As another way of reducing inbox clutter, the Email clients also try to filter out “unwanted email” from the person’s inbox.
This can be quite subjective, and a perfect solution is yet to be devised, so the junk folder can be seen as where the email client puts the emails it’s not entirely sure about.
It’s got to be remembered that the email client is trying to improve the user’s experience, even if it is at the cost of marketing emails not getting through.
So, how do email clients work out what is spam and what a user wants to receive?
In a nutshell, although it depends upon the particular email client, the following metrics are normally monitored when deciding on where to put the email.
This is a combination of data from third parties and data that the email client collects (all or some of the metrics below). This data is used to determine if a sender is more or less likely to be sending spam, either linked to the IP address of the sender, the domain, or both.
The higher the sent volume, the more you are likely to look like a spammer. Usually, thresholds of volume are linked to reputation, so a sender with a good sending reputation can send a higher volume before going into junk than a sender with a poor reputation.
Speed of send
This is similar to the volume metric, in that a good reputation allows you to send faster than a poor reputation. With some email clients, once the threshold is reached, the email is deferred for a time period (between 12 and 72 hours) and when the block is lifted, the threshold is further reduced.

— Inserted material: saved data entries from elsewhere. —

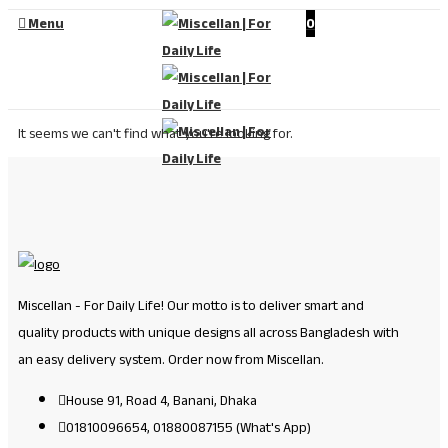
Menu
0
It seems we can't find what you're looking for.
Miscellan - For Daily Life! Our motto is to deliver smart and
quality products with unique designs all across Bangladesh with
an easy delivery system. Order now from Miscellan.
House 91, Road 4, Banani, Dhaka
01810096654, 01880087155 (What's App)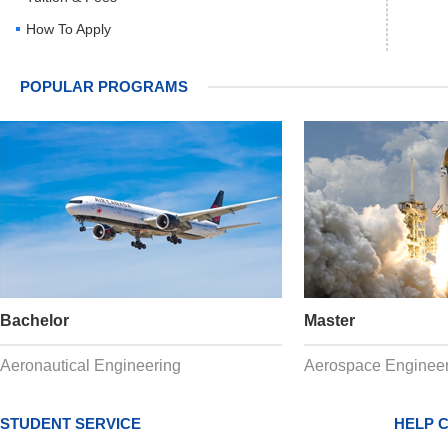
How To Apply
POPULAR PROGRAMS
Bachelor
Master
Aeronautical Engineering
Aerospace Engineer
STUDENT SERVICE
HELP 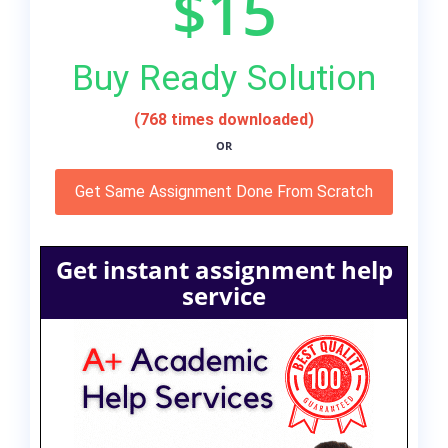
$15
Buy Ready Solution
(768 times downloaded)
OR
Get Same Assignment Done From Scratch
Get instant assignment help
service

Good mailers have good list hygiene and will remove email addresses that permanently bounce, or who have not responded to an email in a long time period (usually between 12 to 24 months). Spammers don’t do that, the more ‘bad’ data you send to, the more of a spammer you look.

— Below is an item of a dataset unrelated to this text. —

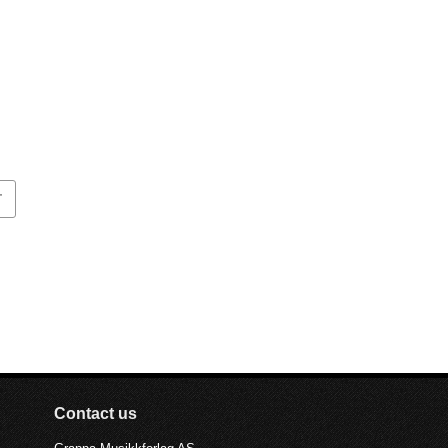
T
Contact us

A sender that many people complain about, is more likely to go into the junk folder, than one that has few complaints.
Looks at how often people open and click your emails, emails that are actively opened and clicked by recipients, are more likely to go into the inbox.
As well as emails being sent to junk being a bad vote for your email campaigns, if your recipients start to move your emails from Junk into the inbox, this is seen as a positive vote by some email clients.
If you send to old, inactive data, you will inevitably end up on a blocklist. This is because many of these blocklists, monitor old and inactive email addresses, that no longer solicit emails (Trap addresses). The more of these you hit, the more likely to go into junk you are.
Email clients have developed sophisticated pattern-matching technology that scores your emails for either looking more or less like spam email. For emails that look very much like spam templates, the ISP can build a “spam signature” which will allow them to pattern match and junk any template that matches the signature.
Why is the junking so inconsistent?
Depending on the email client, these metrics either work on an individual’s mailbox or act as a default for everyone’s mailbox that there is no firm setting for.
So if an individual has added you to their safe senders list, they should generally get the email into the inbox (unless you are blocked).
If the recipient has marked your emails as junk, they will go into the junk folder (if they get them at all).
It is also possible for the default mailbox placement to change while the campaign is being sent, so it might start off in Junk, and then move to the inbox as the response data is processed by the email client.
Generally, an email will stay in whatever folder it is classified to initially, although some email clients are now able to change the folder classification, effectively moving emails from one folder to another based on the data they are monitoring.
Some email clients, use a method whereby they will occasionally place emails into the junk folder. The recipient would then be expected to move the email to the inbox (if they really wanted it) or leave it in the junk folder if they believe the email is now junk.
How do I fix a poor sender reputation?
As you might have noticed, most of these metrics are designed to identify mailers who don’t care what they send out, and don’t care who they send it to.
The more wanted and welcome your emails are to your recipients, the more the data will reflect that.
Defining how to segment your data to achieve this, is the focus of many other pieces of resource on the RedEye website, but the overriding strategy should always be to base your communications on your customers themselves, only then will your email go where you want it to.